Provided entries »
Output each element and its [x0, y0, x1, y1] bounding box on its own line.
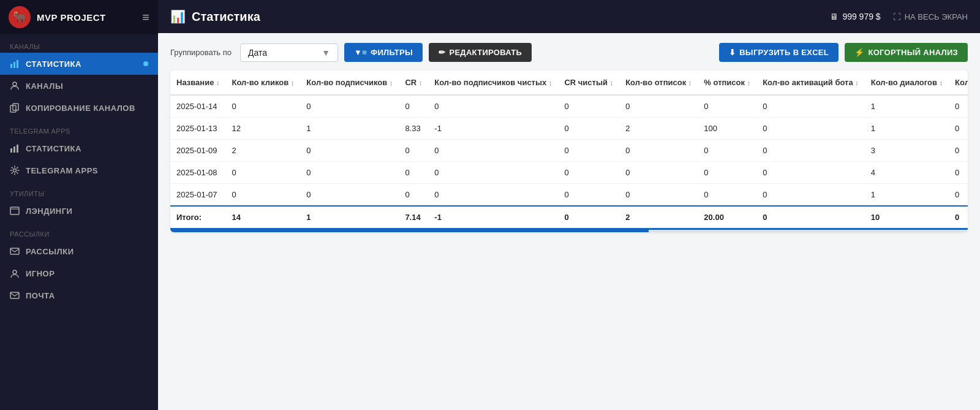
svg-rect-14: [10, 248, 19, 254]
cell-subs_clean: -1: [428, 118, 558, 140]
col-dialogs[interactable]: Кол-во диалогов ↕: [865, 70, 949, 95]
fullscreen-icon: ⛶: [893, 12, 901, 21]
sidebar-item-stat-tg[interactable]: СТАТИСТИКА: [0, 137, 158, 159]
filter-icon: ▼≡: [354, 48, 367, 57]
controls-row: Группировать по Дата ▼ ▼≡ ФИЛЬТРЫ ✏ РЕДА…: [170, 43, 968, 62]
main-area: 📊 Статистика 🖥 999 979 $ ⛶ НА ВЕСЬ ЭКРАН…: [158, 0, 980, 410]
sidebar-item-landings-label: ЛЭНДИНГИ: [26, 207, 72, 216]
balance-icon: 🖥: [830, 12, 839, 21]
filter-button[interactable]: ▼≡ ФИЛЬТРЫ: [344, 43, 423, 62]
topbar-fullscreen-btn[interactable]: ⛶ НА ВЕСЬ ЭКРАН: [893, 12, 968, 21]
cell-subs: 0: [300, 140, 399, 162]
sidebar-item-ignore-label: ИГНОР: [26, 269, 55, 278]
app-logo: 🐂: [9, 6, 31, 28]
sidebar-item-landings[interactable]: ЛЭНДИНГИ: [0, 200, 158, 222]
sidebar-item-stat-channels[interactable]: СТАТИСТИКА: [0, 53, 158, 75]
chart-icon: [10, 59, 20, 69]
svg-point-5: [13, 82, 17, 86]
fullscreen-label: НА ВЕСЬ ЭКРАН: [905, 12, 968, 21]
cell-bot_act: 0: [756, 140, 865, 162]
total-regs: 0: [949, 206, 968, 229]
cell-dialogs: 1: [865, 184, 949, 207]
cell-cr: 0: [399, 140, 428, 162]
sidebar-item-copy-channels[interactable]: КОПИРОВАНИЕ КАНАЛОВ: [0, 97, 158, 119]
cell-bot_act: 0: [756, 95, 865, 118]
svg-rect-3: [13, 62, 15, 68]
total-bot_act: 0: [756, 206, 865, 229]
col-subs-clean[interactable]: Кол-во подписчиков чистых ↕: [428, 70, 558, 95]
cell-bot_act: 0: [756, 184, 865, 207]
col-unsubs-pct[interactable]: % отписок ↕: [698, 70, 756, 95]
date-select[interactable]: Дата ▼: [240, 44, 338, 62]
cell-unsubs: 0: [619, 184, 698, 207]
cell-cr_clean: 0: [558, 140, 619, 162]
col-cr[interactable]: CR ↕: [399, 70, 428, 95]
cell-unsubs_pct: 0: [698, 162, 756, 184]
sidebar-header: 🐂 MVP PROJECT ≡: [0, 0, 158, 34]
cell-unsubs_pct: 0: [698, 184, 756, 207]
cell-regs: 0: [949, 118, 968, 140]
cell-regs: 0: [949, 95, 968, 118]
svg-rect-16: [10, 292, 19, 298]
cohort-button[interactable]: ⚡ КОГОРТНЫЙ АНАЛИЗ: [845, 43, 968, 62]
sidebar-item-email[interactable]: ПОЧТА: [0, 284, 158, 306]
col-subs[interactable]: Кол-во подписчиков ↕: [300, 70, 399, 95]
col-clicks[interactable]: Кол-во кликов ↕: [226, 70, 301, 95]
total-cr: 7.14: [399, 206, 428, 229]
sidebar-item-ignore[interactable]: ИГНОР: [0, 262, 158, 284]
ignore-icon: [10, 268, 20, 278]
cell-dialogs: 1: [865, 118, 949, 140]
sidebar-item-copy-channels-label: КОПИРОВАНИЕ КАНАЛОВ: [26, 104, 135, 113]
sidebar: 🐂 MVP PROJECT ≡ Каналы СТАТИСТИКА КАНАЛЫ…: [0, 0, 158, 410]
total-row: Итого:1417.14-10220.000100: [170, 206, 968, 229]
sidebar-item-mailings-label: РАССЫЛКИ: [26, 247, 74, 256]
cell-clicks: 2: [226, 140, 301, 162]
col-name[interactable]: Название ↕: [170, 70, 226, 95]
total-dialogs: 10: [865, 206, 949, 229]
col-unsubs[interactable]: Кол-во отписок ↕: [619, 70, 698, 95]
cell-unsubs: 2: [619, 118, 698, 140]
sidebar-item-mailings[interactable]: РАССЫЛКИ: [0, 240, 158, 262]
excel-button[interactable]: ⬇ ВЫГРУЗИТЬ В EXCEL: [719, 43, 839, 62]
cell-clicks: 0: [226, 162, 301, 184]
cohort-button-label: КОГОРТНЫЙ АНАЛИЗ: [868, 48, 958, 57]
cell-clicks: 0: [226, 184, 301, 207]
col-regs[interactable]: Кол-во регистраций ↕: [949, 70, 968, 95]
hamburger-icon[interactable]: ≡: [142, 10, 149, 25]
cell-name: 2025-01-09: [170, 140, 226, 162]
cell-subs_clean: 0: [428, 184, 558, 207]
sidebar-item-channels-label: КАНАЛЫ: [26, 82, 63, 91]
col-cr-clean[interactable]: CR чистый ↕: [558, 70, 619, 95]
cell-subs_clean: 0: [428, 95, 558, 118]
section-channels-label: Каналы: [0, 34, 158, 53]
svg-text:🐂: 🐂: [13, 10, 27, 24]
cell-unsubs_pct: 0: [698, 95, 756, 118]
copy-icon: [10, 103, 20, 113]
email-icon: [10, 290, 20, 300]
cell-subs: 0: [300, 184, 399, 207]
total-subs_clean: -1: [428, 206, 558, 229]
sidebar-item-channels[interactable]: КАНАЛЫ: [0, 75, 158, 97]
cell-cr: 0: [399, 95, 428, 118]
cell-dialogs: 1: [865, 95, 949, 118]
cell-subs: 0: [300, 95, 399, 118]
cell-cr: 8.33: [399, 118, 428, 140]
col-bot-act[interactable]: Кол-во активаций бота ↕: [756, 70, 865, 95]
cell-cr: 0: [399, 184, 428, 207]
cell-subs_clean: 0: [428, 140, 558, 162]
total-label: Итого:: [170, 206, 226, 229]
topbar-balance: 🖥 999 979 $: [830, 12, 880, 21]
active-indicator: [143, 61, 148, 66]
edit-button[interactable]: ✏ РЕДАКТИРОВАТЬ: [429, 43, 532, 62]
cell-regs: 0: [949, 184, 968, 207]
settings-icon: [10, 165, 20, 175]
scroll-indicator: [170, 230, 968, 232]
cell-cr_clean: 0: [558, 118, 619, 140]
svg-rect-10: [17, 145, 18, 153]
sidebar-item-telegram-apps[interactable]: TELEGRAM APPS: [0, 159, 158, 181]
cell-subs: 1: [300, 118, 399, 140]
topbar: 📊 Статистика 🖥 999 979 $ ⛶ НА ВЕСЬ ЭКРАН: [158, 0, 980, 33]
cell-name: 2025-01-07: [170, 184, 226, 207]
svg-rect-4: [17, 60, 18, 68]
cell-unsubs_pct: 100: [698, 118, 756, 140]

* * *

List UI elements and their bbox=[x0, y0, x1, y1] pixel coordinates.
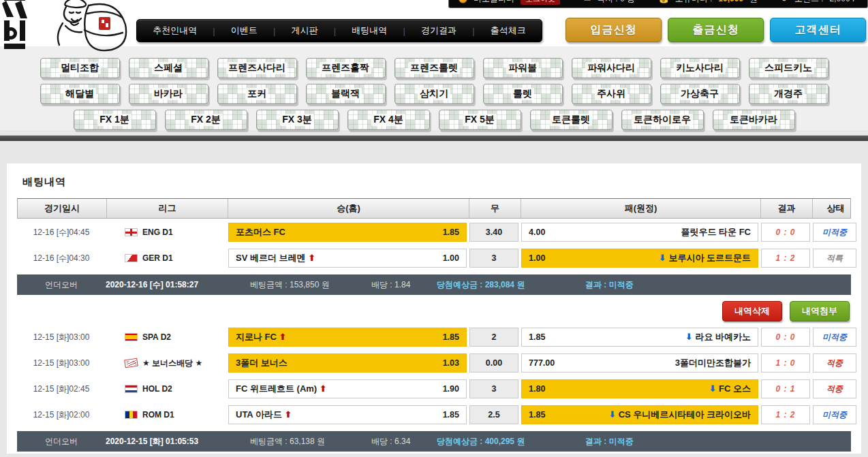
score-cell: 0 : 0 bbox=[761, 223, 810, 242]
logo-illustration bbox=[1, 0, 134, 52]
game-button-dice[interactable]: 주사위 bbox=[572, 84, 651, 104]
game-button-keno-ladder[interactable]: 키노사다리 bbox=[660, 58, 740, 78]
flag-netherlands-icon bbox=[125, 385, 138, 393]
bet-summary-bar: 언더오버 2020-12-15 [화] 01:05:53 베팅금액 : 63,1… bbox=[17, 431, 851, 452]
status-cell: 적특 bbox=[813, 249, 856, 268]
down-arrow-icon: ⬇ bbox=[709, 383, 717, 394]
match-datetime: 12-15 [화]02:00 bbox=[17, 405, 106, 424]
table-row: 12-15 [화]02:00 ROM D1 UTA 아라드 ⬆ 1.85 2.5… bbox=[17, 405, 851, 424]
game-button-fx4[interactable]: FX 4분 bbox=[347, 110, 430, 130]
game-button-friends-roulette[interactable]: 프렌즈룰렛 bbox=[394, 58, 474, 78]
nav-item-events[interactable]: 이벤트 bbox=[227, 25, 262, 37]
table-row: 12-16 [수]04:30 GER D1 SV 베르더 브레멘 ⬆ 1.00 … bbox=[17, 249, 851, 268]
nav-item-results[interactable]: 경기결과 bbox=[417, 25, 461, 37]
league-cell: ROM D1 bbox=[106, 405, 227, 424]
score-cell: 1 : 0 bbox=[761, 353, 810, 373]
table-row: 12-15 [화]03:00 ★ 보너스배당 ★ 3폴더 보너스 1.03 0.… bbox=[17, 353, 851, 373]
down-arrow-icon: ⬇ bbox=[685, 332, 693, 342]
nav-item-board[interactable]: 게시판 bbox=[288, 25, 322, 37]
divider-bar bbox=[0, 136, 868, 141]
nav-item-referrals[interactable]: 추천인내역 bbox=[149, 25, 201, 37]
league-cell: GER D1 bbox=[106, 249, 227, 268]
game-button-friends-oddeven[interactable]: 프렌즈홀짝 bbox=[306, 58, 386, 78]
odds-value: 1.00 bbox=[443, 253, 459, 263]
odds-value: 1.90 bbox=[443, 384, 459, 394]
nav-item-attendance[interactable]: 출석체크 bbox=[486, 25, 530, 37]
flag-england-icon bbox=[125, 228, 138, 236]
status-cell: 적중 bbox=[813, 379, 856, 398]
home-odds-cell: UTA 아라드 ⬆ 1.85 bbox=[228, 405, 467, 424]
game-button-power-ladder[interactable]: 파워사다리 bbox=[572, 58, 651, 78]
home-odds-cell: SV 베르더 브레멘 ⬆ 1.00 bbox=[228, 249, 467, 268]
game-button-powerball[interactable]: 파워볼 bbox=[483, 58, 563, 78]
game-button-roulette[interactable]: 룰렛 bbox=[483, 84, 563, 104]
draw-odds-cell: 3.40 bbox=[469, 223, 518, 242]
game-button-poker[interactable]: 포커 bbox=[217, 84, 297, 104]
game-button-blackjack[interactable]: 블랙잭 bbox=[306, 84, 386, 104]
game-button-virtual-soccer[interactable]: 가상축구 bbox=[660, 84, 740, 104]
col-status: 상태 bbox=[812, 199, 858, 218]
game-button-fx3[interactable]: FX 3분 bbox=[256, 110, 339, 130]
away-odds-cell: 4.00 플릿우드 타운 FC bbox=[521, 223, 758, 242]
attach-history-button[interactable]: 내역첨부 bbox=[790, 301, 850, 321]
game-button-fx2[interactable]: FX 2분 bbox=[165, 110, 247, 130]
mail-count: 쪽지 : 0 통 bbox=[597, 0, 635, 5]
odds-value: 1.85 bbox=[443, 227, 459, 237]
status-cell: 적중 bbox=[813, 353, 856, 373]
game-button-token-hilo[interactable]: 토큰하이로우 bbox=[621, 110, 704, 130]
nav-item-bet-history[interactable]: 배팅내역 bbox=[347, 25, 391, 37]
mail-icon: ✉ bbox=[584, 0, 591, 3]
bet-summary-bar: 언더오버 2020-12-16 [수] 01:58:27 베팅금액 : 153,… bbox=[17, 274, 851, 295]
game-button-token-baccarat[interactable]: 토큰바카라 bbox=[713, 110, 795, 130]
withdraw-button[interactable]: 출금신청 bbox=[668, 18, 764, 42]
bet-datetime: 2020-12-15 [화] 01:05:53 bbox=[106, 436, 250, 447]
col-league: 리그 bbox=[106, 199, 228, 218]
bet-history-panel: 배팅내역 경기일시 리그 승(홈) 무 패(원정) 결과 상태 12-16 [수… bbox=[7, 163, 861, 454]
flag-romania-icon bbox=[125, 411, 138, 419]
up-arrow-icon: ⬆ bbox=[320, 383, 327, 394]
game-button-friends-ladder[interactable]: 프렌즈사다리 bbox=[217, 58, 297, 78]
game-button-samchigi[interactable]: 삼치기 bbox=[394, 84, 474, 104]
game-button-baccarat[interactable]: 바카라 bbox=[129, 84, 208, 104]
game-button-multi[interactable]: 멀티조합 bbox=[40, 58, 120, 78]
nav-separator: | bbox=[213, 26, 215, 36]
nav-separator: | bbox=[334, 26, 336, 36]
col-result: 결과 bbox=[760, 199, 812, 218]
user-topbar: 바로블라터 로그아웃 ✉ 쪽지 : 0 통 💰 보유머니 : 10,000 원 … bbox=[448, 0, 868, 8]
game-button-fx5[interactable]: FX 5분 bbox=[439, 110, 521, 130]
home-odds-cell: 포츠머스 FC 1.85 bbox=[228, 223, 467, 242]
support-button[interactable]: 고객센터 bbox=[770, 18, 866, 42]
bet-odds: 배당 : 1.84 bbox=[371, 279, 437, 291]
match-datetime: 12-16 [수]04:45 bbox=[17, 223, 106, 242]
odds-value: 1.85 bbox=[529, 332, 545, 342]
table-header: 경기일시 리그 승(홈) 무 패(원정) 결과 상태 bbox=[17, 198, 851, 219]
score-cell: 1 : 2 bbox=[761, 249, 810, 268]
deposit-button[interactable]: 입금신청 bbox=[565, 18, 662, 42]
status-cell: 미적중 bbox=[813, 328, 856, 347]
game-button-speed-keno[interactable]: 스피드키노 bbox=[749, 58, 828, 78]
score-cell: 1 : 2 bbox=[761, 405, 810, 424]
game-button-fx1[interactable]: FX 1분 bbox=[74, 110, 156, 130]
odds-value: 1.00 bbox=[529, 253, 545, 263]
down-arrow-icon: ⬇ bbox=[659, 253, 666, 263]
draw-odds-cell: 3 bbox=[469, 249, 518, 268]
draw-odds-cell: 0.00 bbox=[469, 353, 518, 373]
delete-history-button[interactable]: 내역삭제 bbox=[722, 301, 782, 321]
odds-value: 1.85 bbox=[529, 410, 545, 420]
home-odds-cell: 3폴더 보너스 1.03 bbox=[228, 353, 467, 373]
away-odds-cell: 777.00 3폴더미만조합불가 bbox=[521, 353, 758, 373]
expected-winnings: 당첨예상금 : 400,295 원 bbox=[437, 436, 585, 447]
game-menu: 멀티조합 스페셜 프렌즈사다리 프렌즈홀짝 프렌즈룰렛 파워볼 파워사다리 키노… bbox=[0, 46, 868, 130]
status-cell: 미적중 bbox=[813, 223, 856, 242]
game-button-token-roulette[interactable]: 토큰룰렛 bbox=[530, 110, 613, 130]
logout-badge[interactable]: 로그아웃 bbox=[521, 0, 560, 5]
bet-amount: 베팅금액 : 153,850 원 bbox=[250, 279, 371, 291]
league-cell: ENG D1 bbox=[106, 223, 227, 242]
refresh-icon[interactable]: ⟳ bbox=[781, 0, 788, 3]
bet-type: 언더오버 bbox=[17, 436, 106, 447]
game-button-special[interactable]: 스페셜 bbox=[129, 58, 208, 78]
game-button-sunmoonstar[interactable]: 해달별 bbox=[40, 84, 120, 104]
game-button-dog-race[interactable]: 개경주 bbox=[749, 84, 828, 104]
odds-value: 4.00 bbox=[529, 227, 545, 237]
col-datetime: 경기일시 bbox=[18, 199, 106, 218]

Task instructions »
Copy out every line of the listing that includes the string "roulette".

Output »
game-button-friends-roulette[interactable]: 프렌즈룰렛 bbox=[394, 58, 474, 78]
game-button-roulette[interactable]: 룰렛 bbox=[483, 84, 563, 104]
game-button-token-roulette[interactable]: 토큰룰렛 bbox=[530, 110, 613, 130]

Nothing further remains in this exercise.